TASK STATEMENT:
Pictures excluded, return the lines below from the first through the line holding "Fabricantes de expositores".

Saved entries
>>>>>

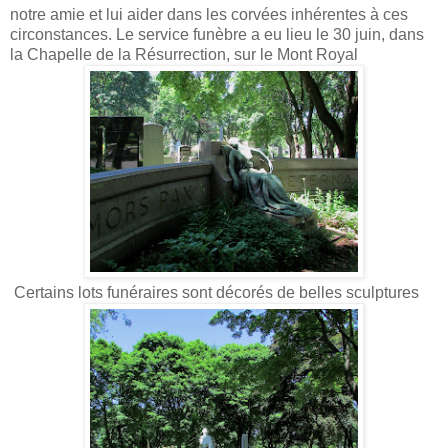
notre amie et lui aider dans les corvées inhérentes à ces
circonstances. Le service funèbre a eu lieu le 30 juin, dans
la Chapelle de la Résurrection, sur le Mont Royal
Certains lots funéraires sont décorés de belles sculptures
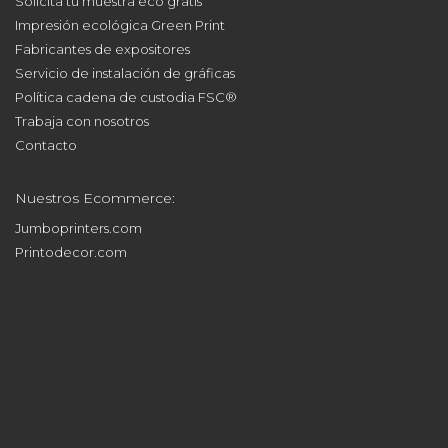
Solicita tu muestra eco gratis
Impresión ecológica Green Print
Fabricantes de expositores
Servicio de instalación de gráficas
Política cadena de custodia FSC®
Trabaja con nosotros
Contacto
Nuestros Ecommerce:
Jumboprinters.com
Printodecor.com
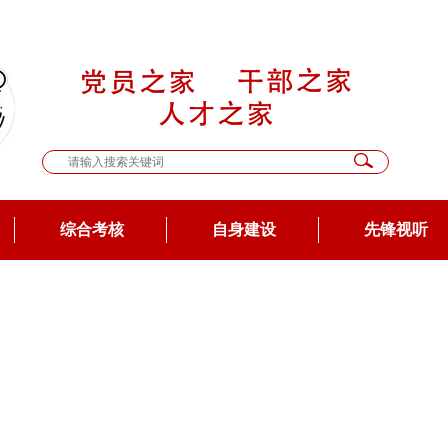
综合考核
自身建设
先锋视听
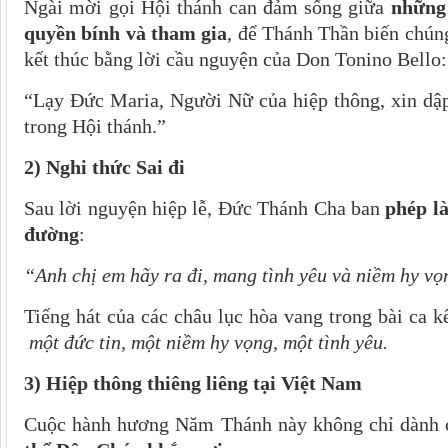
Ngài mời gọi Hội thánh can đảm sống giữa
những 
quyền bính và tham gia
, để Thánh Thần biến chún
kết thúc bằng lời cầu nguyện của Don Tonino Bello:
“Lạy Đức Maria, Người Nữ của hiệp thông, xin dập 
trong Hội thánh.”
2) Nghi thức Sai đi
Sau lời nguyện hiệp lễ, Đức Thánh Cha ban
phép l
đường
:
“Anh chị em hãy ra đi, mang tình yêu và niềm hy vọ
Tiếng hát của các châu lục hòa vang trong bài ca kế
một đức tin, một niềm hy vọng, một tình yêu.
3) Hiệp thông thiêng liêng tại Việt Nam
Cuộc hành hương Năm Thánh này không chỉ dành c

<<<<<

SOLUTION FOR THIS TASK:
notre amie et lui aider dans les corvées inhérentes à ces
circonstances. Le service funèbre a eu lieu le 30 juin, dans
la Chapelle de la Résurrection, sur le Mont Royal
Certains lots funéraires sont décorés de belles sculptures
Solicita tu muestra eco gratis
Impresión ecológica Green Print
Fabricantes de expositores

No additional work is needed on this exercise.